:: Data for this exercise

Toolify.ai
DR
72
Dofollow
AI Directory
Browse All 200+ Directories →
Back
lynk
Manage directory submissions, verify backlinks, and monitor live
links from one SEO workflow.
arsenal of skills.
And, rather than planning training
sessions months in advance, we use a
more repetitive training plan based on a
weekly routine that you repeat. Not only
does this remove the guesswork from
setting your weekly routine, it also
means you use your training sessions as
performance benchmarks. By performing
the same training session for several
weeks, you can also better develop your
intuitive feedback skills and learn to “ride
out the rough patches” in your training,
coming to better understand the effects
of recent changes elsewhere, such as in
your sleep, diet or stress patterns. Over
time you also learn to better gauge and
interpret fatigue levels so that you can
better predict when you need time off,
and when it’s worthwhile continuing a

::::
:: Data for this exercise

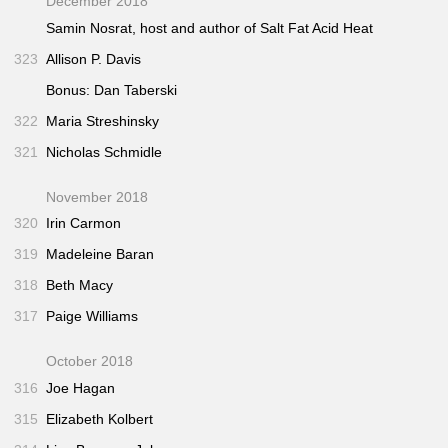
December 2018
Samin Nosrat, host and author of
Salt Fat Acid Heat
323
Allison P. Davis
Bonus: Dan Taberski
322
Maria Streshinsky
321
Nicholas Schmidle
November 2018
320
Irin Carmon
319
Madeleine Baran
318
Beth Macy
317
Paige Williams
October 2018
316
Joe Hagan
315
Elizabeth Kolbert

::::
:: Data for this exercise

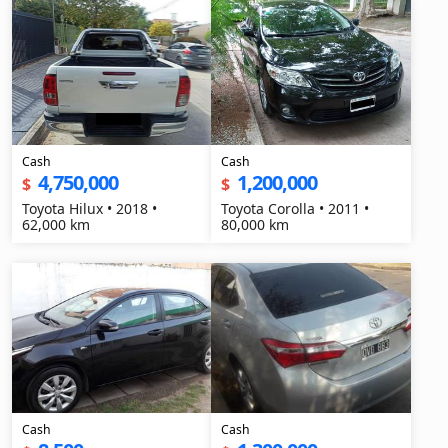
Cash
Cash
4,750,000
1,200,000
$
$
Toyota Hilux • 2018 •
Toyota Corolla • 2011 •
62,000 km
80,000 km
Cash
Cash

::::

#### Directions for this task:
State how many lines in the entries hold "also". Nothing should come before or after the number.

#### Result of the exercise:
3